One incident he would tell happened in the Stanton, Iowa area. He sold a few oilers one fall but did not cover the entire territory. The next spring he returned to
finish his sales calls in that neighborhood, but could not leave or sell a single machine. This was very odd as they were ready to buy six months before. He finally
found a Swede who would take an oiler and he also was very talkative. After visiting with him, he learned that an old Swede carpenter in Stanton was making them out of
wood and selling the oilers for half the price. The wooden oilers would last only two years before breaking. E. J. went into the man’s shop, visited and explained
he could be fined if it was reported to the patent office in Washington, D. C. That was the end of the wooden hog oilers and two years later, E. J. was invited back
to Stanton, Iowa to sell his oilers.
In later years, salesmen were all over the Midwest, with each having his own area to work. One of the top salesmen sold forty to fifty oilers a week. One week he had
an order of four machines and the next week an order for only three machines. The following week none and the next week only one. When E. J. investigated the drastic drip,
he learned that the salesman and a friend had started a small foundry in Kansas City. The patent office closed them down, fined them and shipped the molds to E. J.
For years these oilers were also sold by Sears & Roebuck.

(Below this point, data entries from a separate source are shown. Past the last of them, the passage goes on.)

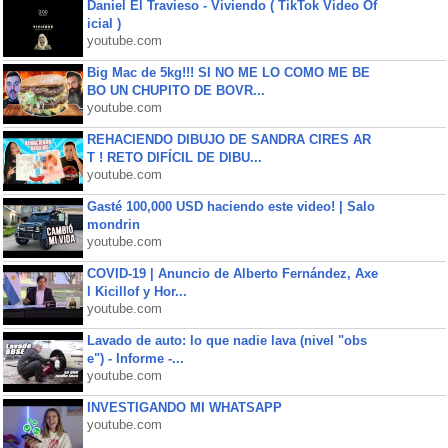
Daniel El Travieso - Viviendo ( TikTok Video Of
icial )
youtube.com
Big Mac de 5kg!!! SI NO ME LO COMO ME BE
BO UN CHUPITO DE BOVR...
youtube.com
REHACIENDO DIBUJO DE SANDRA CIRES AR
T ! RETO DIFÍCIL DE DIBU...
youtube.com
Gasté 100,000 USD haciendo este video! | Salo
mondrin
youtube.com
COVID-19 | Anuncio de Alberto Fernández, Axe
l Kicillof y Hor...
youtube.com
Lavado de auto: lo que nadie lava (nivel "obs
e") - Informe -...
youtube.com
INVESTIGANDO MI WHATSAPP
youtube.com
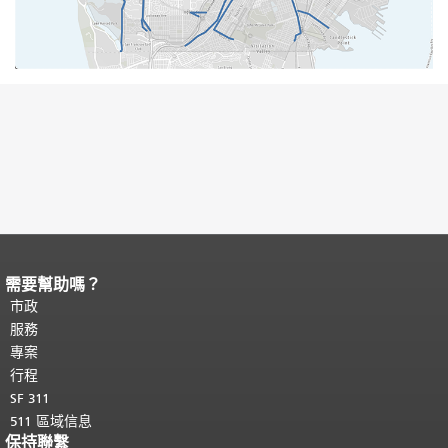
需要幫助嗎？
頁面內容結束。
本頁剩餘內容在每一頁
都會重複顯示。
市政
返回主要內容頂部
。
服務
專案
行程
SF 311
511 區域信息
保持聯繫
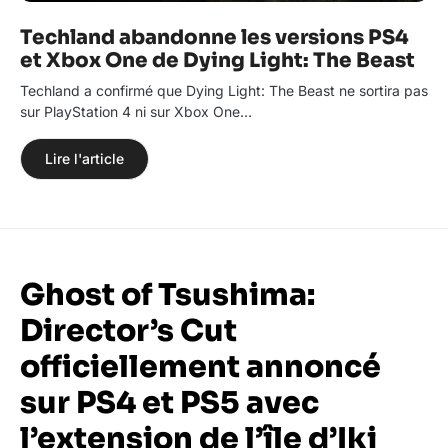
Techland abandonne les versions PS4
et Xbox One de Dying Light: The Beast
Techland a confirmé que Dying Light: The Beast ne sortira pas
sur PlayStation 4 ni sur Xbox One…
Lire l'article
Ghost of Tsushima:
Director’s Cut
officiellement annoncé
sur PS4 et PS5 avec
l’extension de l’île d’Iki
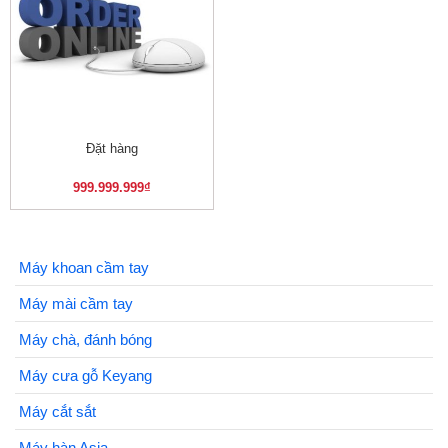
Đặt hàng
999.999.999
₫
Máy khoan cầm tay
Máy mài cầm tay
Máy chà, đánh bóng
Máy cưa gỗ Keyang
Máy cắt sắt
Máy hàn Asia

E. J., for many years, bred Chester White hogs and would ship these hogs and his oilers to the Iowa State Fair and Nebraska State Fair. He had a large tent to show his
hogs and to demonstrate his hog oilers at the same time. Before going to the fair he would find a farm that had hogs infected with lice. He would then collect these “little
critters” in a bottle and take the lice to the fair. When a crowd gathered at the tent, his helper would shake some lice on one or two hogs and let them out into the pen at
the front of the tent where his patented oiler was setting. The lice infected hogs soon were using the machines and the farmers were ordering hog oilers for their farms.
After the patent expired, anyone could make the oilers. Katleman Foundry of Council Bluffs, Iowa was making the oilers in this area.
E. J. Smith of Hastings, Iowa is credited for inventing the first widely used valveless revolving hog oiler.